3人とも素直で受容する器が大変大きく今後どのように化けていくのか楽しみです!!
この下からの刺激をパート内での活気に繋げられるよう取り組んでいきます。

ということです。
この間のDB会でみんな泣いたと書きましたが、この新入生3人は自分の話(酔っていたのではっきりと内容は思い出せないんですが…)を聞いて泣いてくれてたんですよ!笑
もうこいつらもDBの家族の一員だなと思った瞬間でした!

あと2週間後に迫った白鴎大戦も新しいDBパートでの初めての試合なので、新入生がどんなプレーをしてくれるのか、そして上級生がどんなプレーを見せ付けるのか本当に楽しみです!
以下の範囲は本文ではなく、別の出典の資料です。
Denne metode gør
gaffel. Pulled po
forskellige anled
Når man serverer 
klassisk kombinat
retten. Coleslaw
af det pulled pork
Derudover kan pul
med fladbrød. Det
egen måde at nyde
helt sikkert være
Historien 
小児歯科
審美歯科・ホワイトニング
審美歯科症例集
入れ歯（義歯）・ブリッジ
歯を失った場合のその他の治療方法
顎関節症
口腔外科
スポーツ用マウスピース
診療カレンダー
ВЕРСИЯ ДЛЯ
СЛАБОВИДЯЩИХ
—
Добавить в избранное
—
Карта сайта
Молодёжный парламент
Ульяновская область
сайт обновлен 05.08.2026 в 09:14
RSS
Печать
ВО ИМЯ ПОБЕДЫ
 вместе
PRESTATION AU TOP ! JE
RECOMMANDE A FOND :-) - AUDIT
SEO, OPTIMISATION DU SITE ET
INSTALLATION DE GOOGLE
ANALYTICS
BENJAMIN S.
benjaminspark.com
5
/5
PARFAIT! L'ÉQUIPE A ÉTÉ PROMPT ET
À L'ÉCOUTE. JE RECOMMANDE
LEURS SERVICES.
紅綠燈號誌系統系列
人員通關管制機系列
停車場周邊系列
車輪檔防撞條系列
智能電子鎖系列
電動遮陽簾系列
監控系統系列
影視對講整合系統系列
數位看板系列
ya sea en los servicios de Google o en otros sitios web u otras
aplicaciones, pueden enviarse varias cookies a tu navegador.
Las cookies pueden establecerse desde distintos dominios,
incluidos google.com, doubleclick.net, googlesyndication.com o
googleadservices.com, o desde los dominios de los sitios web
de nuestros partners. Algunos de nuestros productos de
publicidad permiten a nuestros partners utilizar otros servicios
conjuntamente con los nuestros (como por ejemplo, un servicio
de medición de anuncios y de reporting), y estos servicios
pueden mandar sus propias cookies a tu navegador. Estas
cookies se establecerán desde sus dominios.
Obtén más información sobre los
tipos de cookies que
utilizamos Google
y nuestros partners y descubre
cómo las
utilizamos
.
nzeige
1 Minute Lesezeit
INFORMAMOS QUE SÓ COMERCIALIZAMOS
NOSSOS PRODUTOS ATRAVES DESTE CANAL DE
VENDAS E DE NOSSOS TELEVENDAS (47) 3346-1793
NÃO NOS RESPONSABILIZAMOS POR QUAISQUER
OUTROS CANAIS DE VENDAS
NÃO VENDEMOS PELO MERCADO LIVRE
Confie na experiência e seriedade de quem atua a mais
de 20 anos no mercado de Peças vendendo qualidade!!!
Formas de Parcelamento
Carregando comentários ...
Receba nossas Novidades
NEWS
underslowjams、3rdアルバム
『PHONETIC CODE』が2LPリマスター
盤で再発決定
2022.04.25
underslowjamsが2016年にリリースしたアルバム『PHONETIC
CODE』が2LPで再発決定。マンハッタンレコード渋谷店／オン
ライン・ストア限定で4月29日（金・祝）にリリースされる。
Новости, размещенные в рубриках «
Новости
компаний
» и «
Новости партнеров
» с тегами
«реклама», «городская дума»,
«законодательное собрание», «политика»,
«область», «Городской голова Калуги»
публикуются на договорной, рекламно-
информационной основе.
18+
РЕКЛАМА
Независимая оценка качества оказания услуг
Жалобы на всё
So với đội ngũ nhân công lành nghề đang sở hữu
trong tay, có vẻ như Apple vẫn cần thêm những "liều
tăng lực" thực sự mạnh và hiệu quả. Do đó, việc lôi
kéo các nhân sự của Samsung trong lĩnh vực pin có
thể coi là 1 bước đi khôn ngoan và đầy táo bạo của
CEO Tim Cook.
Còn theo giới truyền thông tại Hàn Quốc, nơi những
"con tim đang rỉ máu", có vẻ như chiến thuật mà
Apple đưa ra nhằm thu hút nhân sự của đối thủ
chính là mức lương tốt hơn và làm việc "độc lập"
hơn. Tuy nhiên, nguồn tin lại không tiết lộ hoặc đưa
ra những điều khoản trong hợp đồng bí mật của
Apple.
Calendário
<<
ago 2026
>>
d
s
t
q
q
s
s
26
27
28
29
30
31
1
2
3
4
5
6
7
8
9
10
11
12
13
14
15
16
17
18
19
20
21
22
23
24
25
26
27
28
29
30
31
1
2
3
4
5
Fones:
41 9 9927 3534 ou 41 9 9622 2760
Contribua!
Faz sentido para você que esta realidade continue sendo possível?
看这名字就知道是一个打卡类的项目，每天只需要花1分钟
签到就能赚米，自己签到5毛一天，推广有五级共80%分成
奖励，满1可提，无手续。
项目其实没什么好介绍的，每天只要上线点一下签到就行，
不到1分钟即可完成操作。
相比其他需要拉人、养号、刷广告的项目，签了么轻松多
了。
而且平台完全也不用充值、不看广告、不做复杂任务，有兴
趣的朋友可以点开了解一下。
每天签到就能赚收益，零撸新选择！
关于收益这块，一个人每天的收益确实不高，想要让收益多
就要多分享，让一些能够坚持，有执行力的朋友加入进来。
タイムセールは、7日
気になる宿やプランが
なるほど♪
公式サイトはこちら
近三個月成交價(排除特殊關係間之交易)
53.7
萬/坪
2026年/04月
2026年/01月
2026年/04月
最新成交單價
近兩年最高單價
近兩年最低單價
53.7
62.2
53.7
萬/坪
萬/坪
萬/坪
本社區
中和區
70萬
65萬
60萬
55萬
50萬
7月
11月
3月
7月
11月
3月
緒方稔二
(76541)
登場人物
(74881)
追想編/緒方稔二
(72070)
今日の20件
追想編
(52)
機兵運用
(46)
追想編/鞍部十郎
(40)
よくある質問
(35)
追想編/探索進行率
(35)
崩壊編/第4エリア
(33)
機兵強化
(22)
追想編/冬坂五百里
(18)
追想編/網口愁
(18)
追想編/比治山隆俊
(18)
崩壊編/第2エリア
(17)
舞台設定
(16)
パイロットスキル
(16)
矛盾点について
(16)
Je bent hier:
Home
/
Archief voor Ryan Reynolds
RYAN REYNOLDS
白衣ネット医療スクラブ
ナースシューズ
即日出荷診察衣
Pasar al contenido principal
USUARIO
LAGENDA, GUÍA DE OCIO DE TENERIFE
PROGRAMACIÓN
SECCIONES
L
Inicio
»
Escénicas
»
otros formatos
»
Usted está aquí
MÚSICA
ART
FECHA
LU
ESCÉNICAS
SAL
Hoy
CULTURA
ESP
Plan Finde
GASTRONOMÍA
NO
■特別企画:職業なるにはなったら物語〜今回は第24期の高木啓樹の後半です。

今、自分はポンプ車の機関員、分かりやすく言うと、消防車の運転手をやっています。
災害が起こり、出場をする際には、その日の道路工事やその時間の渋滞状況を考えて、すぐに道順を決め、緊急走行で向かいます。
少しでも早く現場に着かなくてはいけない一方、出場途上、絶対に事故を起こしてはいけないので、本当に緊張をします。
災害に出場をしていない時には訓練を行ったり、あとは学校やマンション、会社の消防訓練(避難訓練)に立ち会ったりしています。
実際に火災が起こった時、119番通報、避難や誘導、消火器での初期消火、これらの事をやるのは全て市民の皆さんになるので、いざという時にはきちんと対処が出来る様、しっかりと覚えて頂かないといけません。
自分は下っ端なので、人前に出て、色々と説明をする事が多いです。
大人には少しでも防災に関心を持って頂ける様、子供には消防士になりたいと思って貰える様、幼稚園の先生と看護師さんには飲み会をやって貰える様、一生懸命に説明をします。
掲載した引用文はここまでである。